* _DIRECTIONS_
Leaving out the images, repeat all the lines below exactly.

[Records from a collection]
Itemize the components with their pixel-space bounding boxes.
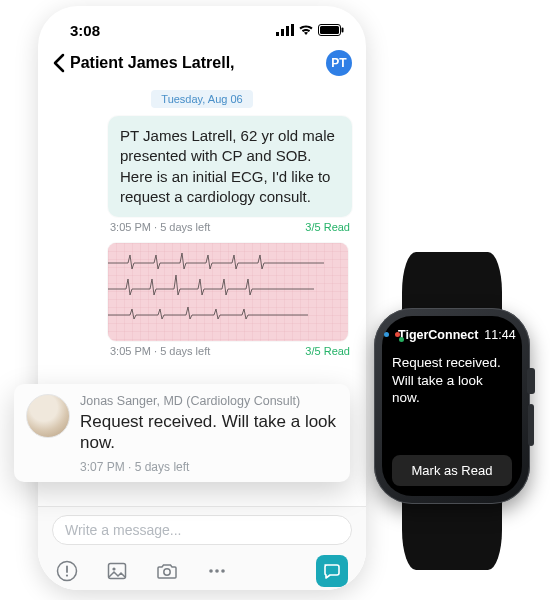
watch-time: 11:44 <box>484 328 515 342</box>
camera-icon[interactable] <box>156 560 178 582</box>
priority-icon[interactable] <box>56 560 78 582</box>
battery-icon <box>318 24 344 36</box>
statusbar-indicators <box>276 24 344 36</box>
watch-message-text: Request received. Will take a look now. <box>392 344 512 455</box>
quick-reply-button[interactable] <box>316 555 348 587</box>
notification-meta: 3:07 PM · 5 days left <box>80 460 338 474</box>
date-separator: Tuesday, Aug 06 <box>151 90 252 108</box>
notification-sender: Jonas Sanger, MD (Cardiology Consult) <box>80 394 338 408</box>
nav-title[interactable]: Patient James Latrell, <box>70 54 235 72</box>
ecg-attachment[interactable] <box>108 243 348 341</box>
svg-point-12 <box>112 567 115 570</box>
svg-rect-6 <box>342 28 344 33</box>
watch-side-button[interactable] <box>528 404 534 446</box>
notification-card[interactable]: Jonas Sanger, MD (Cardiology Consult) Re… <box>14 384 350 482</box>
status-bar: 3:08 <box>38 6 366 46</box>
svg-rect-1 <box>281 29 284 36</box>
svg-rect-2 <box>286 26 289 36</box>
message-read-status: 3/5 Read <box>305 345 350 357</box>
message-timestamp: 3:05 PM · 5 days left <box>110 221 210 233</box>
svg-point-13 <box>164 569 170 575</box>
phone-frame: 3:08 Patient James Latrell, PT Tuesday, … <box>38 6 366 590</box>
message-timestamp: 3:05 PM · 5 days left <box>110 345 210 357</box>
message-input[interactable] <box>52 515 352 545</box>
gallery-icon[interactable] <box>106 560 128 582</box>
message-bubble[interactable]: PT James Latrell, 62 yr old male present… <box>108 116 352 217</box>
statusbar-time: 3:08 <box>70 22 100 39</box>
message-meta: 3:05 PM · 5 days left 3/5 Read <box>108 221 352 233</box>
svg-rect-5 <box>320 26 339 34</box>
watch-band <box>402 500 502 570</box>
svg-point-10 <box>66 575 68 577</box>
watch-case: TigerConnect 11:44 Request received. Wil… <box>374 308 530 504</box>
mark-as-read-button[interactable]: Mark as Read <box>392 455 512 486</box>
watch-screen[interactable]: TigerConnect 11:44 Request received. Wil… <box>382 316 522 496</box>
notification-text: Request received. Will take a look now. <box>80 411 338 454</box>
wifi-icon <box>298 24 314 36</box>
svg-rect-0 <box>276 32 279 36</box>
nav-bar: Patient James Latrell, PT <box>38 46 366 84</box>
watch-frame: TigerConnect 11:44 Request received. Wil… <box>368 252 536 570</box>
svg-rect-3 <box>291 24 294 36</box>
svg-rect-7 <box>108 243 348 341</box>
message-meta: 3:05 PM · 5 days left 3/5 Read <box>108 345 352 357</box>
svg-point-14 <box>209 569 213 573</box>
svg-point-15 <box>215 569 219 573</box>
back-chevron-icon[interactable] <box>52 53 66 73</box>
message-read-status: 3/5 Read <box>305 221 350 233</box>
sender-avatar <box>26 394 70 438</box>
watch-app-name: TigerConnect <box>398 328 478 342</box>
svg-rect-9 <box>66 566 68 574</box>
signal-icon <box>276 24 294 36</box>
composer <box>38 506 366 590</box>
watch-crown[interactable] <box>527 368 535 394</box>
more-icon[interactable] <box>206 560 228 582</box>
svg-point-16 <box>221 569 225 573</box>
svg-rect-11 <box>109 564 126 579</box>
patient-avatar[interactable]: PT <box>326 50 352 76</box>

* _ANSWER BOX_
Itemize the components with their pixel-space bounding boxes.
watch-time: 11:44 <box>484 328 515 342</box>
camera-icon[interactable] <box>156 560 178 582</box>
priority-icon[interactable] <box>56 560 78 582</box>
battery-icon <box>318 24 344 36</box>
statusbar-indicators <box>276 24 344 36</box>
watch-message-text: Request received. Will take a look now. <box>392 344 512 455</box>
quick-reply-button[interactable] <box>316 555 348 587</box>
notification-meta: 3:07 PM · 5 days left <box>80 460 338 474</box>
date-separator: Tuesday, Aug 06 <box>151 90 252 108</box>
notification-sender: Jonas Sanger, MD (Cardiology Consult) <box>80 394 338 408</box>
nav-title[interactable]: Patient James Latrell, <box>70 54 235 72</box>
ecg-attachment[interactable] <box>108 243 348 341</box>
svg-point-12 <box>112 567 115 570</box>
svg-rect-6 <box>342 28 344 33</box>
watch-side-button[interactable] <box>528 404 534 446</box>
notification-card[interactable]: Jonas Sanger, MD (Cardiology Consult) Re… <box>14 384 350 482</box>
status-bar: 3:08 <box>38 6 366 46</box>
svg-rect-1 <box>281 29 284 36</box>
svg-rect-2 <box>286 26 289 36</box>
message-read-status: 3/5 Read <box>305 345 350 357</box>
message-timestamp: 3:05 PM · 5 days left <box>110 221 210 233</box>
svg-point-13 <box>164 569 170 575</box>
phone-frame: 3:08 Patient James Latrell, PT Tuesday, … <box>38 6 366 590</box>
message-timestamp: 3:05 PM · 5 days left <box>110 345 210 357</box>
message-input[interactable] <box>52 515 352 545</box>
gallery-icon[interactable] <box>106 560 128 582</box>
message-bubble[interactable]: PT James Latrell, 62 yr old male present… <box>108 116 352 217</box>
statusbar-time: 3:08 <box>70 22 100 39</box>
message-meta: 3:05 PM · 5 days left 3/5 Read <box>108 221 352 233</box>
svg-rect-5 <box>320 26 339 34</box>
watch-band <box>402 500 502 570</box>
svg-point-10 <box>66 575 68 577</box>
watch-case: TigerConnect 11:44 Request received. Wil… <box>374 308 530 504</box>
mark-as-read-button[interactable]: Mark as Read <box>392 455 512 486</box>
watch-screen[interactable]: TigerConnect 11:44 Request received. Wil… <box>382 316 522 496</box>
notification-text: Request received. Will take a look now. <box>80 411 338 454</box>
wifi-icon <box>298 24 314 36</box>
svg-rect-0 <box>276 32 279 36</box>
nav-bar: Patient James Latrell, PT <box>38 46 366 84</box>
watch-frame: TigerConnect 11:44 Request received. Wil… <box>368 252 536 570</box>
svg-rect-3 <box>291 24 294 36</box>
svg-rect-7 <box>108 243 348 341</box>
message-meta: 3:05 PM · 5 days left 3/5 Read <box>108 345 352 357</box>
svg-point-14 <box>209 569 213 573</box>
svg-point-15 <box>215 569 219 573</box>
back-chevron-icon[interactable] <box>52 53 66 73</box>
message-read-status: 3/5 Read <box>305 221 350 233</box>
sender-avatar <box>26 394 70 438</box>
watch-app-name: TigerConnect <box>398 328 478 342</box>
svg-rect-9 <box>66 566 68 574</box>
signal-icon <box>276 24 294 36</box>
composer <box>38 506 366 590</box>
watch-crown[interactable] <box>527 368 535 394</box>
more-icon[interactable] <box>206 560 228 582</box>
svg-point-16 <box>221 569 225 573</box>
svg-rect-11 <box>109 564 126 579</box>
patient-avatar[interactable]: PT <box>326 50 352 76</box>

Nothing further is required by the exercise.